Saved data entries
►
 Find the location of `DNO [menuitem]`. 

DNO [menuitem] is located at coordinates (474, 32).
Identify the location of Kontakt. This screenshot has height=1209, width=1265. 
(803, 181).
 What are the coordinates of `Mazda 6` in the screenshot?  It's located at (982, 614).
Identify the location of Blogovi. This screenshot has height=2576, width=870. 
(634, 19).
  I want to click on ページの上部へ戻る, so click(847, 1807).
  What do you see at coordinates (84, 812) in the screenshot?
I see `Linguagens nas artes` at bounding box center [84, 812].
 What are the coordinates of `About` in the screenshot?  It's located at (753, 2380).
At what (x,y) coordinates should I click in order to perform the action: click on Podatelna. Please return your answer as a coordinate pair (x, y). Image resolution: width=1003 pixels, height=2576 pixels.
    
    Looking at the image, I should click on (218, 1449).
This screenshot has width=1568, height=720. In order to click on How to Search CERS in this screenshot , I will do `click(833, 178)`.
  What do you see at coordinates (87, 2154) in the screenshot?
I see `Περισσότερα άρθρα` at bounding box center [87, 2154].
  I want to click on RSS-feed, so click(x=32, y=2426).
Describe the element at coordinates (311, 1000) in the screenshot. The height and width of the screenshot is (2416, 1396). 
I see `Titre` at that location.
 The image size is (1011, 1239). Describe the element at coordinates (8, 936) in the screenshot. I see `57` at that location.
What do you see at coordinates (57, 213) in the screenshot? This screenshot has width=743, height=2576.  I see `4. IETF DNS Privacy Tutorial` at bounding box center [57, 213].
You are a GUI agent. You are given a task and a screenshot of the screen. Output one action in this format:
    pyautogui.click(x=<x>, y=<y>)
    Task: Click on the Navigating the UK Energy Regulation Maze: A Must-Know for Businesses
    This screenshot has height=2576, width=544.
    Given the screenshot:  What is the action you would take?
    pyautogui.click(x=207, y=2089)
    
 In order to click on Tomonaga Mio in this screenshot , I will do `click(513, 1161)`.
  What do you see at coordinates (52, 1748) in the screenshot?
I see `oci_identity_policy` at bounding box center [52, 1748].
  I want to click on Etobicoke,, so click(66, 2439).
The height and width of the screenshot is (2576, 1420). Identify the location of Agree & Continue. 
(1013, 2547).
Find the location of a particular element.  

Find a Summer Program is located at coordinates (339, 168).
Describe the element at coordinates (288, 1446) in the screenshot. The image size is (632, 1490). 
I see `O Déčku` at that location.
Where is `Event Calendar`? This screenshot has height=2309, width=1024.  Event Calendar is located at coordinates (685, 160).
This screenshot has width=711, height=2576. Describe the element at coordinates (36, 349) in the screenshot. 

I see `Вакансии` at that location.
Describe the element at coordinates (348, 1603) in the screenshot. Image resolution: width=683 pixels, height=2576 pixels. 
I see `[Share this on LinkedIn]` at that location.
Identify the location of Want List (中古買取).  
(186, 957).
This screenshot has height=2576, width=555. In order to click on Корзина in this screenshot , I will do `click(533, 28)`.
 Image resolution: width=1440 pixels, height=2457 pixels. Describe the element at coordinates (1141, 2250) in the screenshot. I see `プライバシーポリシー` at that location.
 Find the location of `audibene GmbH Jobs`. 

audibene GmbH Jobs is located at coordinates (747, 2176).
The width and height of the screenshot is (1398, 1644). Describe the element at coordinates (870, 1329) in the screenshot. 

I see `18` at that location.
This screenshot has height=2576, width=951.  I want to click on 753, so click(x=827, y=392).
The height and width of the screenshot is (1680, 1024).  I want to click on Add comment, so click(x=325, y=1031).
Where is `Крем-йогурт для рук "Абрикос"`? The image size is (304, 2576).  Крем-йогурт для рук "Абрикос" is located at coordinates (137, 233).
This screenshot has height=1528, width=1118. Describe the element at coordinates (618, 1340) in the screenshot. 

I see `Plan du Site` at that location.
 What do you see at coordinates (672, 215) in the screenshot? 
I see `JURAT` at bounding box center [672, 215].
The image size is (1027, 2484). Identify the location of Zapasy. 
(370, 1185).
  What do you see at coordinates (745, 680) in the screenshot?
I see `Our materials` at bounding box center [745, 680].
◄
What to produce: Restate each of the records exactly, leaving nothing out.

Answer space:
 Find the location of `DNO [menuitem]`. 

DNO [menuitem] is located at coordinates (474, 32).
Identify the location of Kontakt. This screenshot has height=1209, width=1265. 
(803, 181).
 What are the coordinates of `Mazda 6` in the screenshot?  It's located at (982, 614).
Identify the location of Blogovi. This screenshot has height=2576, width=870. 
(634, 19).
  I want to click on ページの上部へ戻る, so click(847, 1807).
  What do you see at coordinates (84, 812) in the screenshot?
I see `Linguagens nas artes` at bounding box center [84, 812].
 What are the coordinates of `About` in the screenshot?  It's located at (753, 2380).
At what (x,y) coordinates should I click in order to perform the action: click on Podatelna. Please return your answer as a coordinate pair (x, y). Image resolution: width=1003 pixels, height=2576 pixels.
    
    Looking at the image, I should click on (218, 1449).
This screenshot has width=1568, height=720. In order to click on How to Search CERS in this screenshot , I will do `click(833, 178)`.
  What do you see at coordinates (87, 2154) in the screenshot?
I see `Περισσότερα άρθρα` at bounding box center [87, 2154].
  I want to click on RSS-feed, so click(x=32, y=2426).
Describe the element at coordinates (311, 1000) in the screenshot. The height and width of the screenshot is (2416, 1396). 
I see `Titre` at that location.
 The image size is (1011, 1239). Describe the element at coordinates (8, 936) in the screenshot. I see `57` at that location.
What do you see at coordinates (57, 213) in the screenshot? This screenshot has width=743, height=2576.  I see `4. IETF DNS Privacy Tutorial` at bounding box center [57, 213].
You are a GUI agent. You are given a task and a screenshot of the screen. Output one action in this format:
    pyautogui.click(x=<x>, y=<y>)
    Task: Click on the Navigating the UK Energy Regulation Maze: A Must-Know for Businesses
    This screenshot has height=2576, width=544.
    Given the screenshot:  What is the action you would take?
    pyautogui.click(x=207, y=2089)
    
 In order to click on Tomonaga Mio in this screenshot , I will do `click(513, 1161)`.
  What do you see at coordinates (52, 1748) in the screenshot?
I see `oci_identity_policy` at bounding box center [52, 1748].
  I want to click on Etobicoke,, so click(66, 2439).
The height and width of the screenshot is (2576, 1420). Identify the location of Agree & Continue. 
(1013, 2547).
Find the location of a particular element.  

Find a Summer Program is located at coordinates (339, 168).
Describe the element at coordinates (288, 1446) in the screenshot. The image size is (632, 1490). 
I see `O Déčku` at that location.
Where is `Event Calendar`? This screenshot has height=2309, width=1024.  Event Calendar is located at coordinates (685, 160).
This screenshot has width=711, height=2576. Describe the element at coordinates (36, 349) in the screenshot. 

I see `Вакансии` at that location.
Describe the element at coordinates (348, 1603) in the screenshot. Image resolution: width=683 pixels, height=2576 pixels. 
I see `[Share this on LinkedIn]` at that location.
Identify the location of Want List (中古買取).  
(186, 957).
This screenshot has height=2576, width=555. In order to click on Корзина in this screenshot , I will do `click(533, 28)`.
 Image resolution: width=1440 pixels, height=2457 pixels. Describe the element at coordinates (1141, 2250) in the screenshot. I see `プライバシーポリシー` at that location.
 Find the location of `audibene GmbH Jobs`. 

audibene GmbH Jobs is located at coordinates (747, 2176).
The width and height of the screenshot is (1398, 1644). Describe the element at coordinates (870, 1329) in the screenshot. 

I see `18` at that location.
This screenshot has height=2576, width=951.  I want to click on 753, so click(x=827, y=392).
The height and width of the screenshot is (1680, 1024).  I want to click on Add comment, so click(x=325, y=1031).
Where is `Крем-йогурт для рук "Абрикос"`? The image size is (304, 2576).  Крем-йогурт для рук "Абрикос" is located at coordinates (137, 233).
This screenshot has height=1528, width=1118. Describe the element at coordinates (618, 1340) in the screenshot. 

I see `Plan du Site` at that location.
 What do you see at coordinates (672, 215) in the screenshot? 
I see `JURAT` at bounding box center [672, 215].
The image size is (1027, 2484). Identify the location of Zapasy. 
(370, 1185).
  What do you see at coordinates (745, 680) in the screenshot?
I see `Our materials` at bounding box center [745, 680].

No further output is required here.